Peru’s uncontacted Mashco-Piro tribe is facing the very real threat of being exploited by ‘human safaris’, according to British newspaper The Observer.
Last month, Survival released detailed photos of the tribe, to draw attention to the importance of protecting them from unwanted contact.
The Mashco-Piro live in Peru’s Manú National Park, which is extremely popular with tourists, and sightings of the tribe have increased in the last year.
Illegal logging and nearby oil and gas projects are forcing them out of the forest and closer to the riverbanks, where they are more visible to passing boats.
Now, The Observer says the Mashco-Piro could fall victim to yet another threat – ‘human safaris’; a scandal first exposed by Survival in India’s Andaman Islands in 2010.
An investigation by The Observer suggests that some unscrupulous tour-guides working in Manú Park are trying to profit from sightings of the tribe.
The newspaper has evidence that some companies are offering tourists ‘tailor-made programmes’ where they are ‘lucky’ enough to see ‘uncontacted natives’.
The findings bear a disturbing resemblance to the ‘human safari’ scandal on the Andaman Islands. However, organizations in Peru are acting quickly to prevent such a situation.
Peruvian authorities and indigenous organization Fenamad are urging local residents to stay away from the tribe, and are setting up a guard post to prevent intruders from making unwanted contact.
They are also working closely together to ensure illegal loggers are caught and the tribe’s land protected.
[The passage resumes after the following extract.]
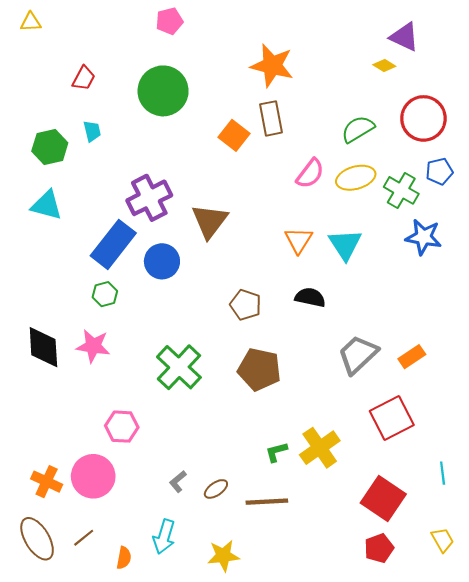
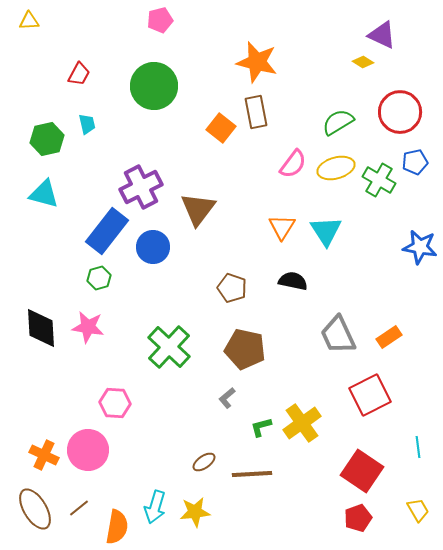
blue star: (423, 237) -> (420, 247), moved
gray trapezoid: (358, 355) -> (338, 335), turned -72
gray L-shape: (178, 482) -> (227, 398), moved
yellow star: (223, 556) -> (195, 512), moved
orange semicircle: (124, 558) -> (117, 527), size x1.6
Survival’s Director Stephen Corry said today, ‘Of course not all tour operators are pursuing ‘human safaris’, and it’s reassuring to read that some acknowledge the dangers for both tourists and the Mashco-Piro of large numbers of people entering this area. But the unscrupulous operators really need to be exposed, as encouraging tourists to ‘view’ the Mashco-Piro is extremely irresponsible, and potentially deadly.’